Auto Loan Refinance Calculator
Example: Current loan balance: 22000 $ · Current APR: 9.5 % · Months remaining: 48 months · New APR: 6 % · New term: 48 months
| Monthly savings | $36 |
| Total interest savings | $1,730 |
| Current payment | $553 |
| New payment | $517 |
Worked example
Say you owe $22,000 with 48 months left at 9.5%, a payment of about $554. Refinance to 6% over the same 48 months and the payment falls to roughly $517, saving about $37 a month. Because you kept the term the same, that monthly saving compounds into roughly $1,760 less interest over the life of the loan — real money for a single application.
Frequently asked questions
When does refinancing a car make sense?
It usually pays off when the new rate is meaningfully lower than your current one, your credit has improved, or you are early enough in the loan that interest still makes up a large share of each payment. If you only have a few months left, the savings are small.

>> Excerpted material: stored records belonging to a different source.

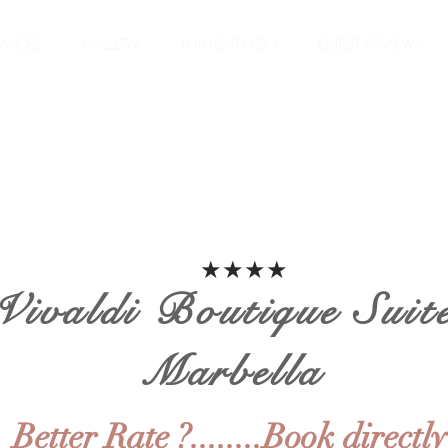
RVICES
GALLERY
THINGS TO DO
GUEST REVIEWS
★★★★
Vivaldi Boutique Suit
Marbella
Better Rate ?........Book directly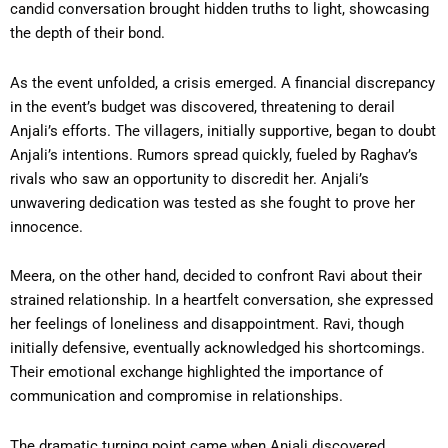
candid conversation brought hidden truths to light, showcasing
the depth of their bond.
As the event unfolded, a crisis emerged. A financial discrepancy
in the event’s budget was discovered, threatening to derail
Anjali’s efforts. The villagers, initially supportive, began to doubt
Anjali’s intentions. Rumors spread quickly, fueled by Raghav’s
rivals who saw an opportunity to discredit her. Anjali’s
unwavering dedication was tested as she fought to prove her
innocence.
Meera, on the other hand, decided to confront Ravi about their
strained relationship. In a heartfelt conversation, she expressed
her feelings of loneliness and disappointment. Ravi, though
initially defensive, eventually acknowledged his shortcomings.
Their emotional exchange highlighted the importance of
communication and compromise in relationships.
The dramatic turning point came when Anjali discovered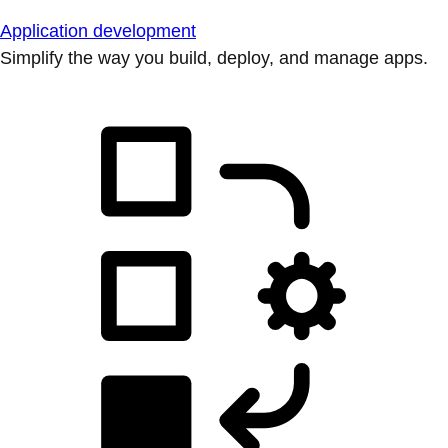
Application development
Simplify the way you build, deploy, and manage apps.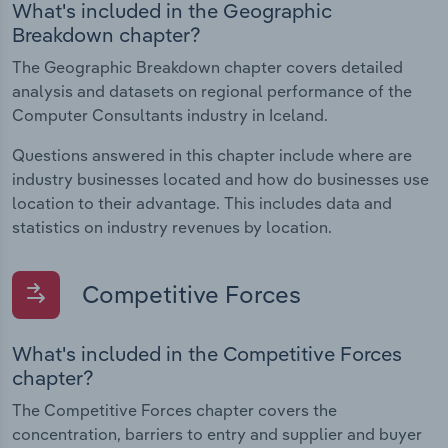
What's included in the Geographic
Breakdown chapter?
The Geographic Breakdown chapter covers detailed
analysis and datasets on regional performance of the
Computer Consultants industry in Iceland.
Questions answered in this chapter include where are
industry businesses located and how do businesses use
location to their advantage. This includes data and
statistics on industry revenues by location.
Competitive Forces
What's included in the Competitive Forces
chapter?
The Competitive Forces chapter covers the
concentration, barriers to entry and supplier and buyer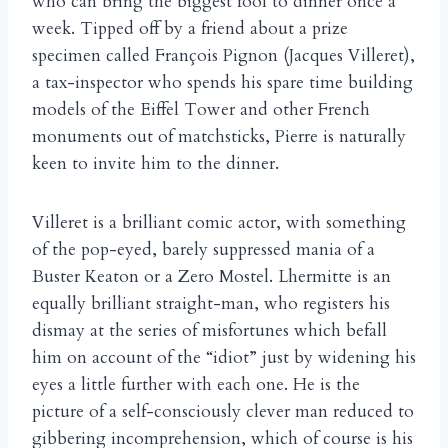
who can bring the biggest fool to dinner once a
week. Tipped off by a friend about a prize
specimen called François Pignon (Jacques Villeret),
a tax-inspector who spends his spare time building
models of the Eiffel Tower and other French
monuments out of matchsticks, Pierre is naturally
keen to invite him to the dinner.
Villeret is a brilliant comic actor, with something
of the pop-eyed, barely suppressed mania of a
Buster Keaton or a Zero Mostel. Lhermitte is an
equally brilliant straight-man, who registers his
dismay at the series of misfortunes which befall
him on account of the “idiot” just by widening his
eyes a little further with each one. He is the
picture of a self-consciously clever man reduced to
gibbering incomprehension, which of course is his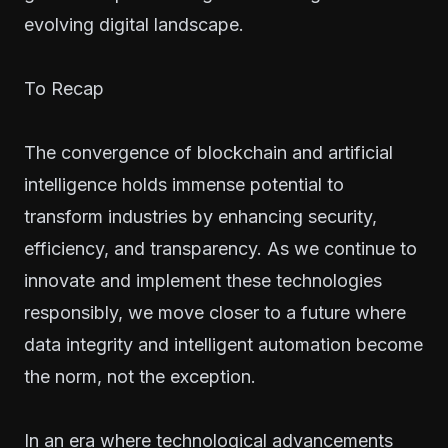
evolving digital landscape.
To Recap
The convergence of blockchain and artificial
intelligence holds immense potential to
transform industries by enhancing security,
efficiency, and transparency. As we continue to
innovate and implement these technologies
responsibly, we move closer to a future where
data integrity and intelligent automation become
the norm, not the exception.
In an era where technological advancements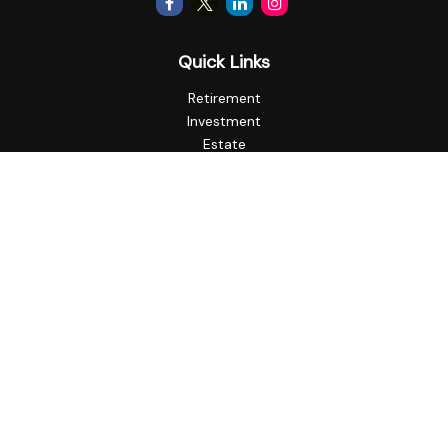
Quick Links
Retirement
Investment
Estate
Insurance
Tax
Money
Lifestyle
Latest Articles
All Videos
All Calculators
Check the background of your financial professional on
FINRA's
BrokerCheck
.
The content is developed from sources believed to be
providing accurate information. The information in this
material is not intended as tax or legal advice. Please consult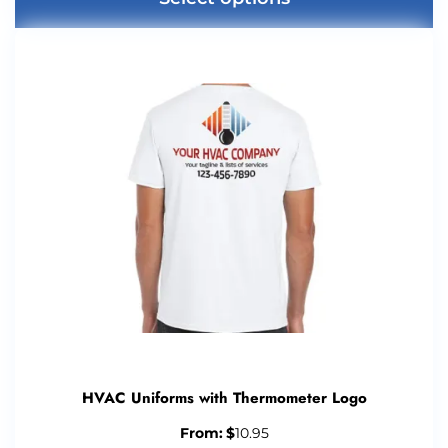
HVAC Uniforms with Thermometer Logo
From:
$
10.95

Does keeping the same term matter?
Yes. Lowering the rate while keeping the same number of months captures the full interest savings. Extending the term lowers the monthly payment but can wipe out or reverse the total savings, so compare the total-savings line, not just the payment.
Will refinancing hurt my credit?
A refinance application triggers a hard inquiry, which can dip your score a few points temporarily. Shopping multiple lenders within a short window is typically treated as a single inquiry. The long-term benefit of a lower rate usually outweighs the small dip.
Can I refinance if I owe more than the car is worth?
It is harder. Lenders prefer a loan-to-value ratio below 100%. If you are underwater, you may need to pay down the balance first or find a lender that allows higher LTV, often at a higher rate.